▸ SUPPLIED DATA
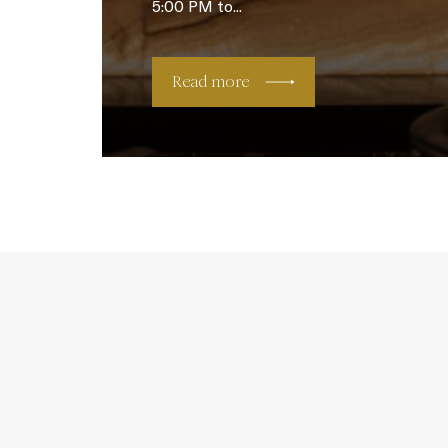
5:00 PM to...
Read more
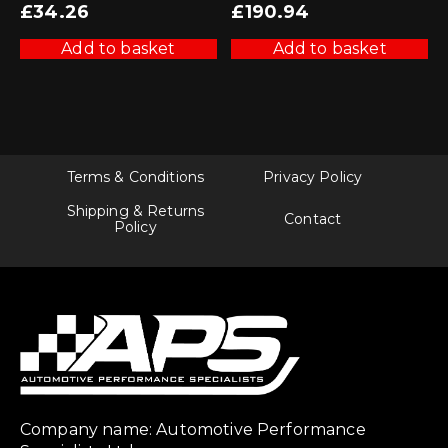
£
34.26
£
190.94
Add to basket
Add to basket
Terms & Conditions
Privacy Policy
Shipping & Returns
Contact
Policy
Company name: Automotive Performance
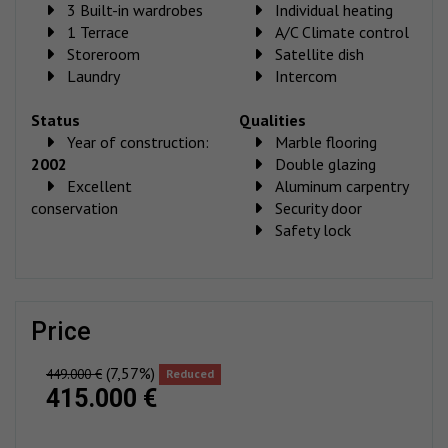
3 Built-in wardrobes
Individual heating
1 Terrace
A/C Climate control
Storeroom
Satellite dish
Laundry
Intercom
Status
Qualities
Year of construction:
Marble flooring
2002
Double glazing
Excellent
Aluminum carpentry
conservation
Security door
Safety lock
price
(7,57%)
449.000 €
Reduced
415.000 €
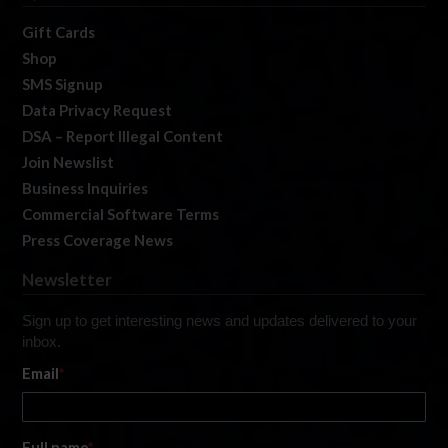
Gift Cards
Shop
SMS Signup
Data Privacy Request
DSA – Report Illegal Content
Join Newslist
Business Inquiries
Commercial Software Terms
Press Coverage News
Newsletter
Sign up to get interesting news and updates delivered to your
inbox.
Email
*
Full name
*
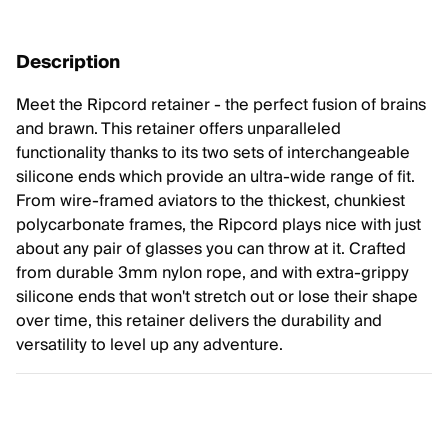
Description
Meet the Ripcord retainer - the perfect fusion of brains
and brawn. This retainer offers unparalleled
functionality thanks to its two sets of interchangeable
silicone ends which provide an ultra-wide range of fit.
From wire-framed aviators to the thickest, chunkiest
polycarbonate frames, the Ripcord plays nice with just
about any pair of glasses you can throw at it. Crafted
from durable 3mm nylon rope, and with extra-grippy
silicone ends that won't stretch out or lose their shape
over time, this retainer delivers the durability and
versatility to level up any adventure.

▸ PROBLEM REQUIREMENTS
Give an exact copy of the data, and omit any pictures it holds.

▸ TASK OUTPUT
5:00 PM to...
Read more
£
34.26
£
190.94
Add to basket
Add to basket
Terms & Conditions
Privacy Policy
Shipping & Returns
Contact
Policy
Company name: Automotive Performance
3 Built-in wardrobes
Individual heating
1 Terrace
A/C Climate control
Storeroom
Satellite dish
Laundry
Intercom
Status
Qualities
Year of construction:
Marble flooring
2002
Double glazing
Excellent
Aluminum carpentry
conservation
Security door
Safety lock
price
(7,57%)
449.000 €
Reduced
415.000 €
Gift Cards
Shop
SMS Signup
Data Privacy Request
DSA – Report Illegal Content
Join Newslist
Business Inquiries
Commercial Software Terms
Press Coverage News
Newsletter
Sign up to get interesting news and updates delivered to your
inbox.
Email
*
Full name
*
Description
Meet the Ripcord retainer - the perfect fusion of brains
and brawn. This retainer offers unparalleled
functionality thanks to its two sets of interchangeable
silicone ends which provide an ultra-wide range of fit.
From wire-framed aviators to the thickest, chunkiest
polycarbonate frames, the Ripcord plays nice with just
about any pair of glasses you can throw at it. Crafted
from durable 3mm nylon rope, and with extra-grippy
silicone ends that won't stretch out or lose their shape
over time, this retainer delivers the durability and
versatility to level up any adventure.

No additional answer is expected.